- WORK REQUIRED:
Every entry must reappear in your answer exactly as written, though its pictures must not.

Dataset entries
»»
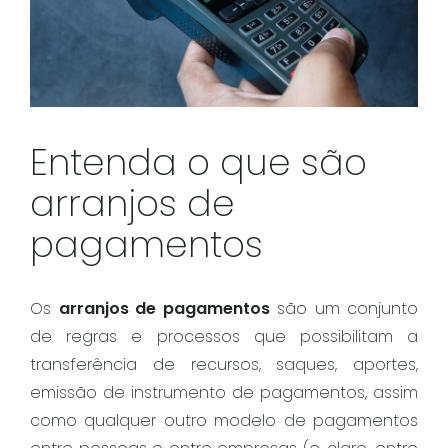
Entenda o que são
arranjos de
pagamentos
Os
arranjos de pagamentos
são um conjunto
de regras e processos que possibilitam a
transferência de recursos, saques, aportes,
emissão de instrumento de pagamentos, assim
como qualquer outro modelo de pagamentos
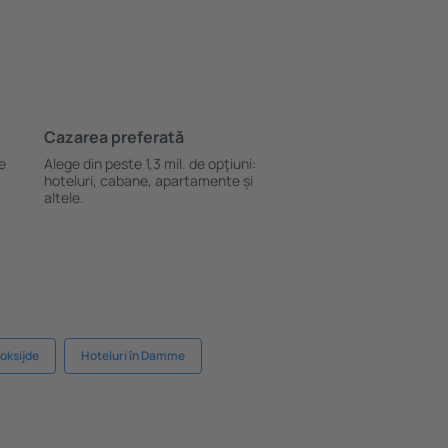
Cazarea preferată
le
Alege din peste 1,3 mil. de opţiuni:
hoteluri, cabane, apartamente și
altele.
Koksijde
Hoteluri în Damme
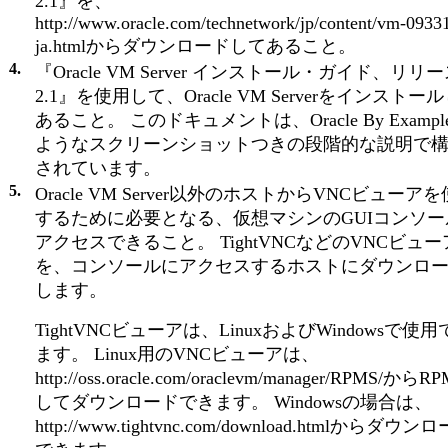
2.1』を、
http://www.oracle.com/technetwork/jp/content/vm-0933
ja.htmlからダウンロードしてあること。
4.
『Oracle VM Server インストール・ガイド、リリ
2.1』を使用して、Oracle VM Serverをインストー
あること。 このドキュメントは、Oracle By Exampl
ようなスクリーンショットつきの段階的な説明で
されています。
5.
Oracle VM Server以外のホストからVNCビューア
するために必要となる、仮想マシンのGUIコンソー
アクセスできること。 TightVNCなどのVNCビュー
を、コンソールにアクセスするホストにダウンロ
します。
TightVNCビューアは、LinuxおよびWindowsで使
ます。 Linux用のVNCビューアは、
http://oss.oracle.com/oraclevm/manager/RPMS/から
してダウンロードできます。 Windowsの場合は、
http://www.tightvnc.com/download.htmlからダウン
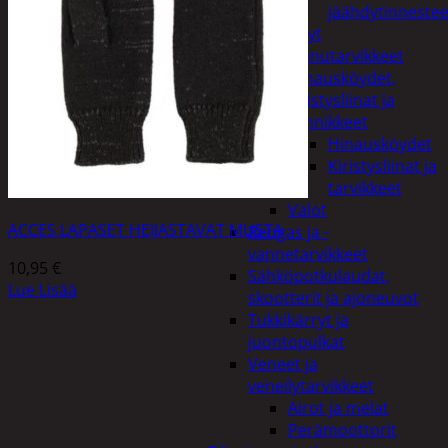
jäähdytinnestee
Öljyt
Perävaunutarvikkeet
Hinausköydet,
kiristysliinat ja
kiinnikkeet
Hinausköydet
Kiristysliinat ja
tarvikkeet
Valot
ACCES LAPASET HEIJASTAVAT MUSTA
Rengas ja -
vannetarvikkeet
10,95
€
Sähköpotkulaudat,
Lue Lisää
skootterit ja ajoneuvot
Tukkikärryt ja
juontopulkat
Veneet ja
veneilytarvikkeet
Airot ja melat
Perämoottorit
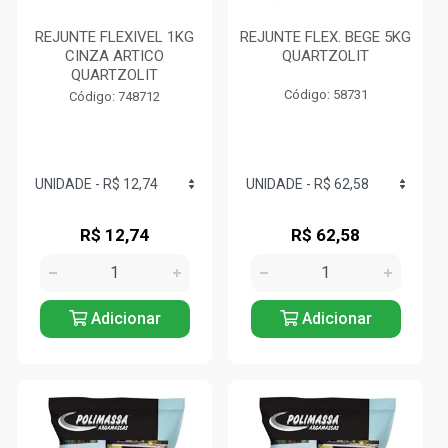
REJUNTE FLEXIVEL 1KG
REJUNTE FLEX. BEGE 5KG
CINZA ARTICO
QUARTZOLIT
QUARTZOLIT
Código: 58731
Código: 748712
R$ 12,74
R$ 62,58
Adicionar
Adicionar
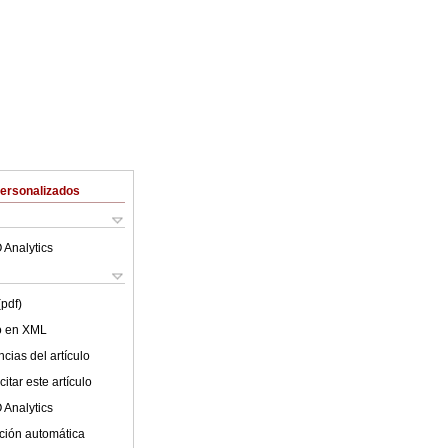
Personalizados
 Analytics
(pdf)
lo en XML
cias del artículo
itar este artículo
 Analytics
ción automática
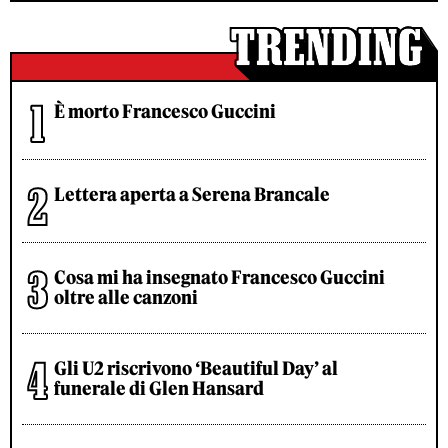
È morto Francesco Guccini
Lettera aperta a Serena Brancale
Cosa mi ha insegnato Francesco Guccini
oltre alle canzoni
Gli U2 riscrivono ‘Beautiful Day’ al
funerale di Glen Hansard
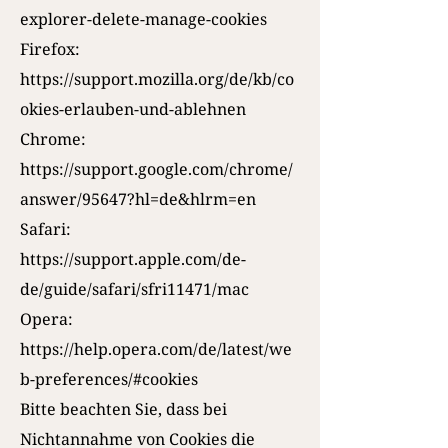
explorer-delete-manage-cookies
Firefox:
https://support.mozilla.org/de/kb/co
okies-erlauben-und-ablehnen
Chrome:
https://support.google.com/chrome/
answer/95647?hl=de&hlrm=en
Safari:
https://support.apple.com/de-
de/guide/safari/sfri11471/mac
Opera:
https://help.opera.com/de/latest/we
b-preferences/#cookies
Bitte beachten Sie, dass bei
Nichtannahme von Cookies die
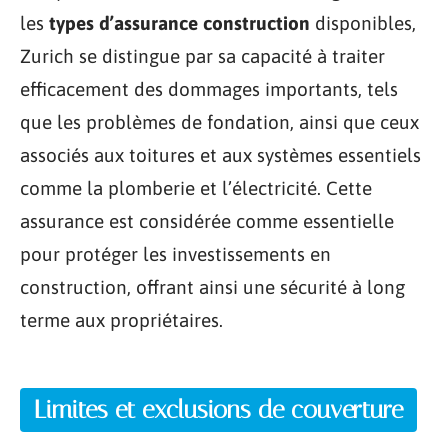
les
types d’assurance construction
disponibles,
Zurich se distingue par sa capacité à traiter
efficacement des dommages importants, tels
que les problèmes de fondation, ainsi que ceux
associés aux toitures et aux systèmes essentiels
comme la plomberie et l’électricité. Cette
assurance est considérée comme essentielle
pour protéger les investissements en
construction, offrant ainsi une sécurité à long
terme aux propriétaires.
Limites et exclusions de couverture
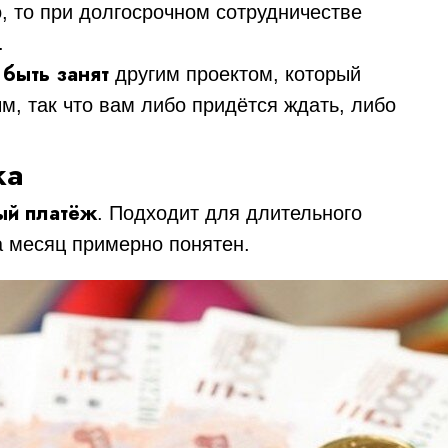
о, то при долгосрочном сотрудничестве
.
 быть занят
другим проектом, который
м, так что вам либо придётся ждать, либо
ка
ый платёж
. Подходит для длительного
а месяц примерно понятен.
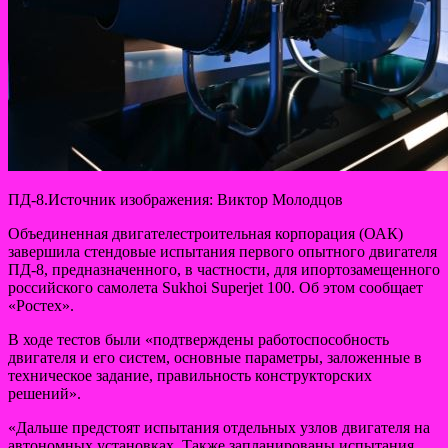
ПД-8.Источник изображения: Виктор Молодцов
Объединенная двигателестроительная корпорация (ОАК)
завершила стендовые испытания первого опытного двигателя
ПД-8, предназначенного, в частности, для ипортозамещенного
российского самолета Sukhoi Superjet 100. Об этом сообщает
«Ростех».
В ходе тестов были «подтверждены работоспособность
двигателя и его систем, основные параметры, заложенные в
техническое задание, правильность конструкторских
решений».
«Дальше предстоят испытания отдельных узлов двигателя на
автономных установках. Также запланированы испытания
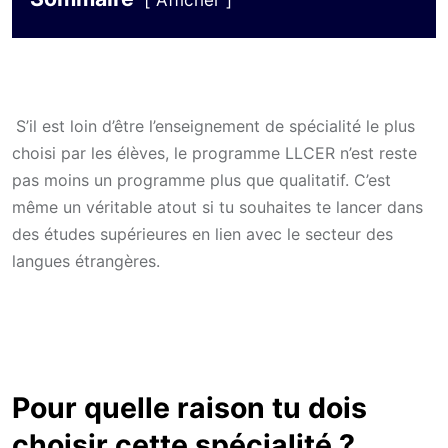
Afficher
S’il est loin d’être l’enseignement de spécialité le plus
choisi par les élèves, le programme LLCER n’est reste
pas moins un programme plus que qualitatif. C’est
même un véritable atout si tu souhaites te lancer dans
des études supérieures en lien avec le secteur des
langues étrangères.
Pour quelle raison tu dois
choisir cette spécialité ?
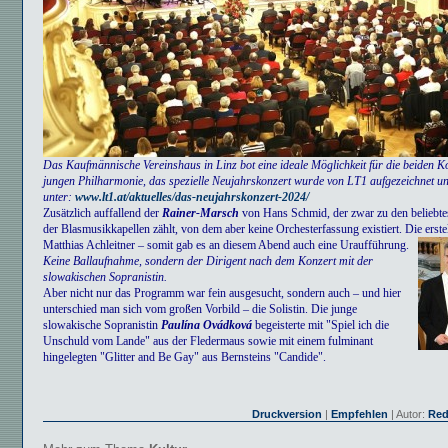
Das Kaufmännische Vereinshaus in Linz bot eine ideale Möglichkeit für die beiden K
jungen Philharmonie, das spezielle Neujahrskonzert wurde von LT1 aufgezeichnet un
unter:
www.lt1.at/aktuelles/das-neujahrskonzert-2024/
Zusätzlich auffallend der
Rainer-Marsch
von Hans Schmid, der zwar zu den beliebt
der Blasmusikkapellen zählt, von dem aber keine Orchesterfassung existiert. Die erste
Matthias Achleitner – somit gab es an diesem Abend auch eine Uraufführung.
Keine Ballaufnahme, sondern der Dirigent nach dem Konzert mit der
slowakischen Sopranistin.
Aber nicht nur das Programm war fein ausgesucht, sondern auch – und hier
unterschied man sich vom großen Vorbild – die Solistin. Die junge
slowakische Sopranistin
Paulína Ovádková
begeisterte mit "Spiel ich die
Unschuld vom Lande" aus der Fledermaus sowie mit einem fulminant
hingelegten "Glitter and Be Gay" aus Bernsteins "Candide".
Druckversion
|
Empfehlen
| Autor:
Red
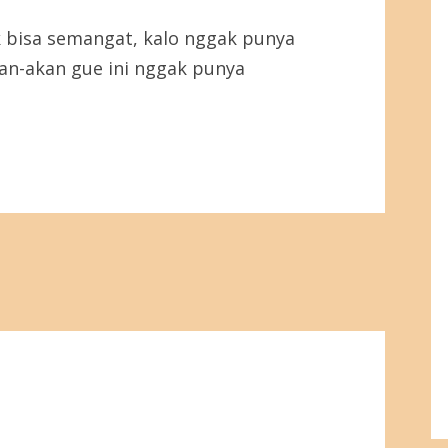
k bisa semangat, kalo nggak punya
an-akan gue ini nggak punya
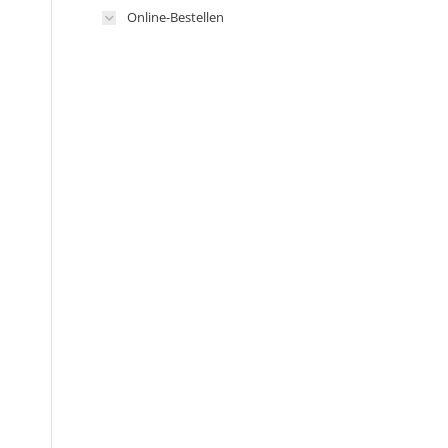
Online-Bestellen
««
- ANSWER BOX:
Entenda o que são
arranjos de
pagamentos
Os
arranjos de pagamentos
são um conjunto
de regras e processos que possibilitam a
transferência de recursos, saques, aportes,
emissão de instrumento de pagamentos, assim
como qualquer outro modelo de pagamentos
Cazarea preferată
le
Alege din peste 1,3 mil. de opţiuni:
hoteluri, cabane, apartamente și
altele.
Koksijde
Hoteluri în Damme
2.1』を、
http://www.oracle.com/technetwork/jp/content/vm-0933
ja.htmlからダウンロードしてあること。
4.
『Oracle VM Server インストール・ガイド、リリ
2.1』を使用して、Oracle VM Serverをインストー
あること。 このドキュメントは、Oracle By Exampl
ようなスクリーンショットつきの段階的な説明で
されています。
5.
Oracle VM Server以外のホストからVNCビューア
するために必要となる、仮想マシンのGUIコンソー
アクセスできること。 TightVNCなどのVNCビュー
を、コンソールにアクセスするホストにダウンロ
します。
TightVNCビューアは、LinuxおよびWindowsで使
ます。 Linux用のVNCビューアは、
http://oss.oracle.com/oraclevm/manager/RPMS/から
してダウンロードできます。 Windowsの場合は、
http://www.tightvnc.com/download.htmlからダウン
jäähdytinnestee
Öljyt
Perävaunutarvikkeet
Hinausköydet,
kiristysliinat ja
kiinnikkeet
Hinausköydet
Kiristysliinat ja
tarvikkeet
Valot
ACCES LAPASET HEIJASTAVAT MUSTA
Rengas ja -
vannetarvikkeet
10,95
€
Sähköpotkulaudat,
Lue Lisää
skootterit ja ajoneuvot
Tukkikärryt ja
juontopulkat
Veneet ja
veneilytarvikkeet
Airot ja melat
Perämoottorit
REJUNTE FLEXIVEL 1KG
REJUNTE FLEX. BEGE 5KG
CINZA ARTICO
QUARTZOLIT
QUARTZOLIT
Código: 58731
Código: 748712
R$ 12,74
R$ 62,58
Adicionar
Adicionar
Personalizados
 Analytics
(pdf)
lo en XML
cias del artículo
itar este artículo
 Analytics
ción automática
È morto Francesco Guccini
Lettera aperta a Serena Brancale
Cosa mi ha insegnato Francesco Guccini
oltre alle canzoni
Gli U2 riscrivono ‘Beautiful Day’ al
funerale di Glen Hansard
explorer-delete-manage-cookies
Firefox:
https://support.mozilla.org/de/kb/co
okies-erlauben-und-ablehnen
Chrome:
https://support.google.com/chrome/
answer/95647?hl=de&hlrm=en
Safari:
https://support.apple.com/de-
de/guide/safari/sfri11471/mac
Opera:
https://help.opera.com/de/latest/we
b-preferences/#cookies
Bitte beachten Sie, dass bei
Nichtannahme von Cookies die
les
types d’assurance construction
disponibles,
Zurich se distingue par sa capacité à traiter
efficacement des dommages importants, tels
que les problèmes de fondation, ainsi que ceux
associés aux toitures et aux systèmes essentiels
comme la plomberie et l’électricité. Cette
assurance est considérée comme essentielle
pour protéger les investissements en
construction, offrant ainsi une sécurité à long
terme aux propriétaires.
Limites et exclusions de couverture
о, то при долгосрочном сотрудничестве
.
 быть занят
другим проектом, который
м, так что вам либо придётся ждать, либо
ка
ый платёж
. Подходит для длительного
а месяц примерно понятен.
ПД-8.Источник изображения: Виктор Молодцов
Объединенная двигателестроительная корпорация (ОАК)
завершила стендовые испытания первого опытного двигателя
ПД-8, предназначенного, в частности, для ипортозамещенного
российского самолета Sukhoi Superjet 100. Об этом сообщает
«Ростех».
В ходе тестов были «подтверждены работоспособность
двигателя и его систем, основные параметры, заложенные в
техническое задание, правильность конструкторских
решений».
«Дальше предстоят испытания отдельных узлов двигателя на
автономных установках. Также запланированы испытания
Afficher
S’il est loin d’être l’enseignement de spécialité le plus
choisi par les élèves, le programme LLCER n’est reste
pas moins un programme plus que qualitatif. C’est
même un véritable atout si tu souhaites te lancer dans
des études supérieures en lien avec le secteur des
langues étrangères.
Pour quelle raison tu dois
choisir cette spécialité ?
Das Kaufmännische Vereinshaus in Linz bot eine ideale Möglichkeit für die beiden K
jungen Philharmonie, das spezielle Neujahrskonzert wurde von LT1 aufgezeichnet un
unter:
www.lt1.at/aktuelles/das-neujahrskonzert-2024/
Zusätzlich auffallend der
Rainer-Marsch
von Hans Schmid, der zwar zu den beliebt
der Blasmusikkapellen zählt, von dem aber keine Orchesterfassung existiert. Die erste
Matthias Achleitner – somit gab es an diesem Abend auch eine Uraufführung.
Keine Ballaufnahme, sondern der Dirigent nach dem Konzert mit der
slowakischen Sopranistin.
Aber nicht nur das Programm war fein ausgesucht, sondern auch – und hier
unterschied man sich vom großen Vorbild – die Solistin. Die junge
slowakische Sopranistin
Paulína Ovádková
begeisterte mit "Spiel ich die
Unschuld vom Lande" aus der Fledermaus sowie mit einem fulminant
hingelegten "Glitter and Be Gay" aus Bernsteins "Candide".
Druckversion
|
Empfehlen
| Autor:
Red
k bisa semangat, kalo nggak punya
an-akan gue ini nggak punya
Online-Bestellen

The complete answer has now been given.